→ **About this task**: Leaving the pictures aside, write out the whole listing below exactly.

→ **Input records**:
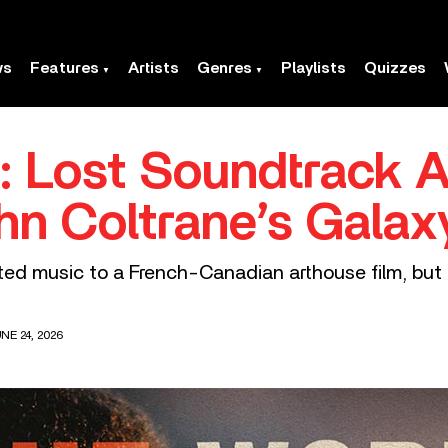
ws
Features
Artists
Genres
Playlists
Quizzes
’: Lost Soundtrack 
n Coltrane’s Galax
ted music to a French-Canadian arthouse film, but 
NE 24, 2026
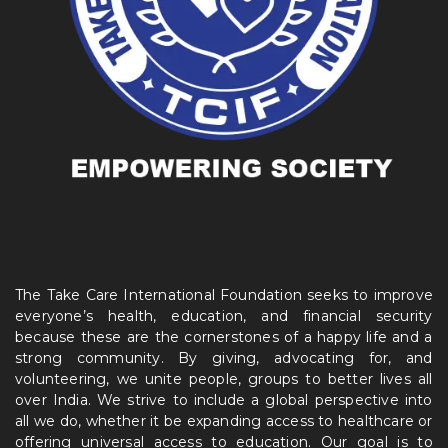
The Take Care International Foundation seeks to improve
everyone’s health, education, and financial security
because these are the cornerstones of a happy life and a
strong community. By giving, advocating for, and
volunteering, we unite people, groups to better lives all
over India. We strive to include a global perspective into
all we do, whether it be expanding access to healthcare or
offering universal access to education. Our goal is to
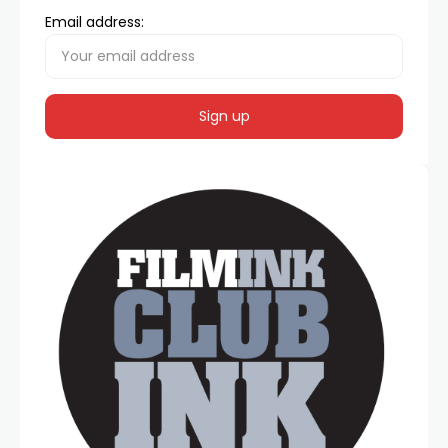
Email address:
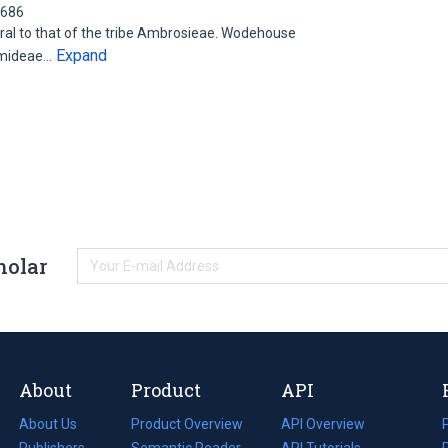
0686
tral to that of the tribe Ambrosieae. Wodehouse
Expand
hemideae…
holar
About
Product
API
About Us
Product Overview
API Overview
Publishers
Semantic Reader
API Tutorials
i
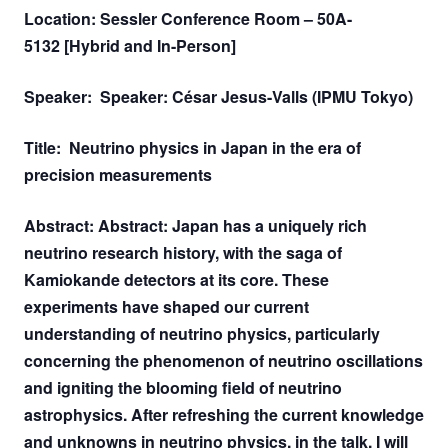
Location: Sessler Conference Room – 50A-
5132 [Hybrid and In-Person]
Speaker: Speaker: César Jesus-Valls (IPMU Tokyo)
Title: Neutrino physics in Japan in the era of
precision measurements
Abstract: Abstract: Japan has a uniquely rich
neutrino research history, with the saga of
Kamiokande detectors at its core. These
experiments have shaped our current
understanding of neutrino physics, particularly
concerning the phenomenon of neutrino oscillations
and igniting the blooming field of neutrino
astrophysics. After refreshing the current knowledge
and unknowns in neutrino physics, in the talk, I will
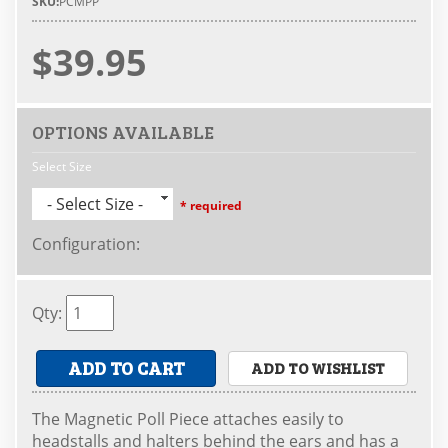
SKU:
PCMPP
$39.95
OPTIONS AVAILABLE
Select Size
- Select Size -
* required
Configuration
:
Qty
:
ADD TO CART
ADD TO WISHLIST
The Magnetic Poll Piece attaches easily to
headstalls and halters behind the ears and has a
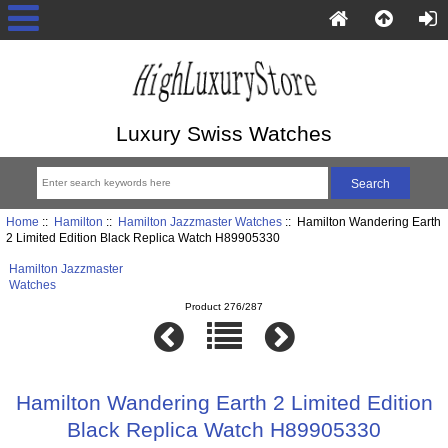
Luxury Swiss Watches
Home
::
Hamilton
::
Hamilton Jazzmaster Watches
:: Hamilton Wandering Earth
2 Limited Edition Black Replica Watch H89905330
Hamilton Jazzmaster
Watches
Product 276/287
Hamilton Wandering Earth 2 Limited Edition
Black Replica Watch H89905330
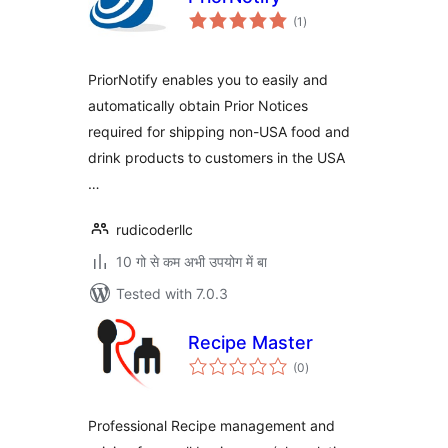
total
(1
)
ratings
PriorNotify enables you to easily and
automatically obtain Prior Notices
required for shipping non-USA food and
drink products to customers in the USA
…
rudicoderllc
10 गो से कम अभी उपयोग में बा
Tested with 7.0.3
Recipe Master
total
(0
)
ratings
Professional Recipe management and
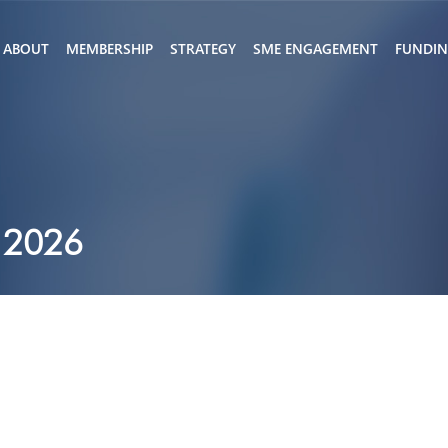
ABOUT
MEMBERSHIP
STRATEGY
SME ENGAGEMENT
FUNDI
 2026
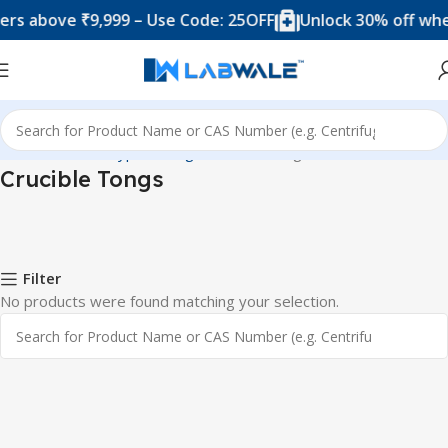
rs above ₹9,999 – Use Code: 25OFF
Unlock 30% off when
Home
Product Types
Tongs
Crucible Tongs
Crucible Tongs
Filter
No products were found matching your selection.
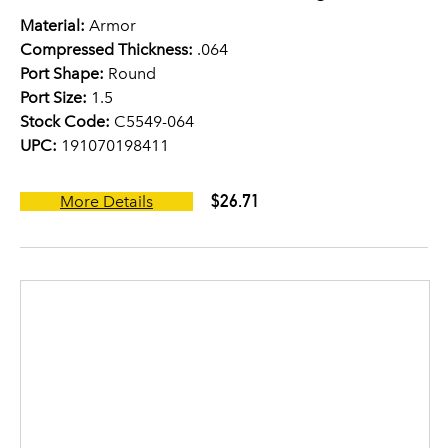
Material:
Armor
Compressed Thickness:
.064
Port Shape:
Round
Port Size:
1.5
Stock Code:
C5549-064
UPC:
191070198411
$26.71
More Details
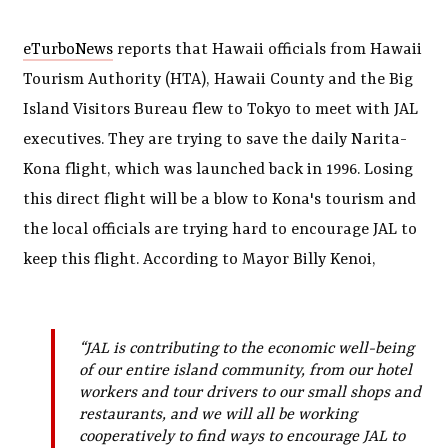
eTurboNews
reports that Hawaii officials from Hawaii
Tourism Authority (HTA), Hawaii County and the Big
Island Visitors Bureau flew to Tokyo to meet with JAL
executives. They are trying to save the daily Narita-
Kona flight, which was launched back in 1996. Losing
this direct flight will be a blow to Kona's tourism and
the local officials are trying hard to encourage JAL to
keep this flight. According to Mayor Billy Kenoi,
“JAL is contributing to the economic well-being
of our entire island community, from our hotel
workers and tour drivers to our small shops and
restaurants, and we will all be working
cooperatively to find ways to encourage JAL to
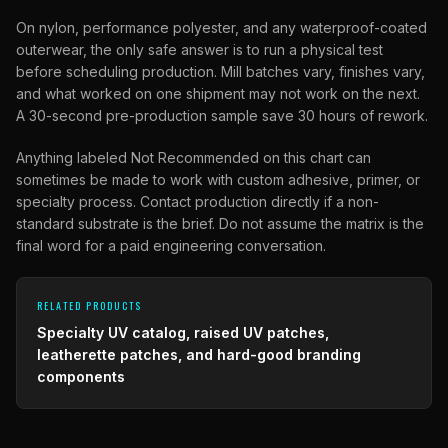
On nylon, performance polyester, and any waterproof-coated
outerwear, the only safe answer is to run a physical test
before scheduling production. Mill batches vary, finishes vary,
and what worked on one shipment may not work on the next.
A 30-second pre-production sample save 30 hours of rework.
Anything labeled Not Recommended on this chart can
sometimes be made to work with custom adhesive, primer, or
specialty process. Contact production directly if a non-
standard substrate is the brief. Do not assume the matrix is the
final word for a paid engineering conversation.
RELATED PRODUCTS
Specialty UV catalog, raised UV patches,
leatherette patches, and hard-good branding
components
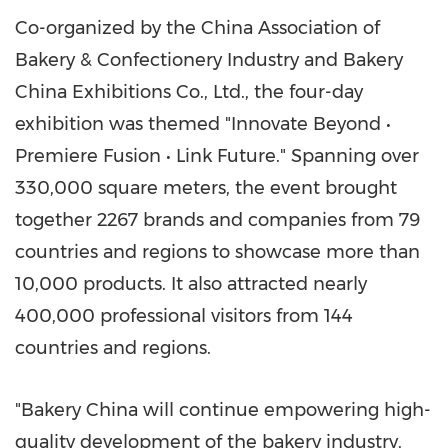
Co-organized by the China Association of
Bakery & Confectionery Industry and Bakery
China Exhibitions Co., Ltd., the four-day
exhibition was themed "Innovate Beyond •
Premiere Fusion • Link Future." Spanning over
330,000 square meters, the event brought
together 2267 brands and companies from 79
countries and regions to showcase more than
10,000 products. It also attracted nearly
400,000 professional visitors from 144
countries and regions.
"Bakery China will continue empowering high-
quality development of the bakery industry,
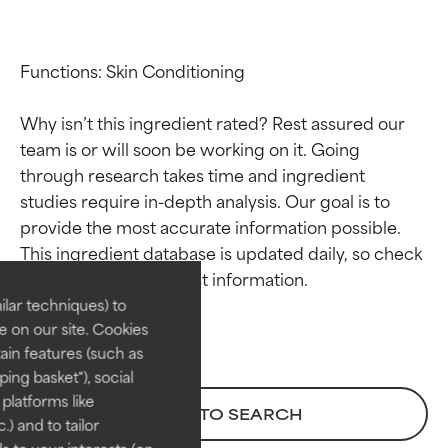
Functions: Skin Conditioning

Why isn’t this ingredient rated? Rest assured our 
team is or will soon be working on it. Going 
through research takes time and ingredient 
studies require in-depth analysis. Our goal is to 
Ingredient ratings
Ingredient ratings
provide the most accurate information possible. 
This ingredient database is updated daily, so check 
BEST
BEST
Proven and supported by
Proven and supported by
lar techniques) to
independent studies.
independent studies.
 on our site. Cookies
Outstanding active ingredient
Outstanding active ingredient
ain features (such as
for most skin types or concerns.
for most skin types or concerns.
ing basket"), social
 platforms like
GOOD
GOOD
BACK TO SEARCH
) and to tailor
Necessary to improve a
Necessary to improve a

→ **Solution**:
ws
Features
Artists
Genres
Playlists
Quizzes
’: Lost Soundtrack 
n Coltrane’s Galax
ted music to a French-Canadian arthouse film, but 
NE 24, 2026
The Take Care International Foundation seeks to improve
everyone’s health, education, and financial security
because these are the cornerstones of a happy life and a
strong community. By giving, advocating for, and
volunteering, we unite people, groups to better lives all
over India. We strive to include a global perspective into
all we do, whether it be expanding access to healthcare or
offering universal access to education. Our goal is to
Email address:
0686
tral to that of the tribe Ambrosieae. Wodehouse
Expand
hemideae…
holar
About
Product
API
About Us
Product Overview
API Overview
Publishers
Semantic Reader
API Tutorials
i
Location: Sessler Conference Room – 50A-
5132 [Hybrid and In-Person]
Speaker: Speaker: César Jesus-Valls (IPMU Tokyo)
Title: Neutrino physics in Japan in the era of
precision measurements
Abstract: Abstract: Japan has a uniquely rich
neutrino research history, with the saga of
Kamiokande detectors at its core. These
experiments have shaped our current
understanding of neutrino physics, particularly
concerning the phenomenon of neutrino oscillations
and igniting the blooming field of neutrino
astrophysics. After refreshing the current knowledge
and unknowns in neutrino physics, in the talk, I will
SKU:
PCMPP
$39.95
OPTIONS AVAILABLE
Select Size
- Select Size -
* required
Configuration
:
Qty
:
ADD TO CART
ADD TO WISHLIST
The Magnetic Poll Piece attaches easily to
headstalls and halters behind the ears and has a
Luxury Swiss Watches
Home
::
Hamilton
::
Hamilton Jazzmaster Watches
:: Hamilton Wandering Earth
2 Limited Edition Black Replica Watch H89905330
Hamilton Jazzmaster
Watches
Product 276/287
Hamilton Wandering Earth 2 Limited Edition
Black Replica Watch H89905330
total
(1
)
ratings
PriorNotify enables you to easily and
automatically obtain Prior Notices
required for shipping non-USA food and
drink products to customers in the USA
…
rudicoderllc
10 गो से कम अभी उपयोग में बा
Tested with 7.0.3
Recipe Master
total
(0
)
ratings
Professional Recipe management and
ABOUT
MEMBERSHIP
STRATEGY
SME ENGAGEMENT
FUNDI
 2026
rs above ₹9,999 – Use Code: 25OFF
Unlock 30% off when
Home
Product Types
Tongs
Crucible Tongs
Crucible Tongs
Filter
No products were found matching your selection.
Material:
Armor
Compressed Thickness:
.064
Port Shape:
Round
Port Size:
1.5
Stock Code:
C5549-064
UPC:
191070198411
$26.71
More Details
eTurboNews
reports that Hawaii officials from Hawaii
Tourism Authority (HTA), Hawaii County and the Big
Island Visitors Bureau flew to Tokyo to meet with JAL
executives. They are trying to save the daily Narita-
Kona flight, which was launched back in 1996. Losing
this direct flight will be a blow to Kona's tourism and
the local officials are trying hard to encourage JAL to
keep this flight. According to Mayor Billy Kenoi,
“JAL is contributing to the economic well-being
of our entire island community, from our hotel
workers and tour drivers to our small shops and
restaurants, and we will all be working
cooperatively to find ways to encourage JAL to
On nylon, performance polyester, and any waterproof-coated
outerwear, the only safe answer is to run a physical test
before scheduling production. Mill batches vary, finishes vary,
and what worked on one shipment may not work on the next.
A 30-second pre-production sample save 30 hours of rework.
Anything labeled Not Recommended on this chart can
sometimes be made to work with custom adhesive, primer, or
specialty process. Contact production directly if a non-
standard substrate is the brief. Do not assume the matrix is the
final word for a paid engineering conversation.
RELATED PRODUCTS
Specialty UV catalog, raised UV patches,
leatherette patches, and hard-good branding
components
Co-organized by the China Association of
Bakery & Confectionery Industry and Bakery
China Exhibitions Co., Ltd., the four-day
exhibition was themed "Innovate Beyond •
Premiere Fusion • Link Future." Spanning over
330,000 square meters, the event brought
together 2267 brands and companies from 79
countries and regions to showcase more than
10,000 products. It also attracted nearly
400,000 professional visitors from 144
countries and regions.
"Bakery China will continue empowering high-
quality development of the bakery industry,
Functions: Skin Conditioning

Why isn’t this ingredient rated? Rest assured our 
team is or will soon be working on it. Going 
through research takes time and ingredient 
studies require in-depth analysis. Our goal is to 
Ingredient ratings
Ingredient ratings
provide the most accurate information possible. 
This ingredient database is updated daily, so check 
BEST
BEST
Proven and supported by
Proven and supported by
lar techniques) to
independent studies.
independent studies.
 on our site. Cookies
Outstanding active ingredient
Outstanding active ingredient
ain features (such as
for most skin types or concerns.
for most skin types or concerns.
ing basket"), social
 platforms like
GOOD
GOOD
BACK TO SEARCH
) and to tailor
Necessary to improve a
Necessary to improve a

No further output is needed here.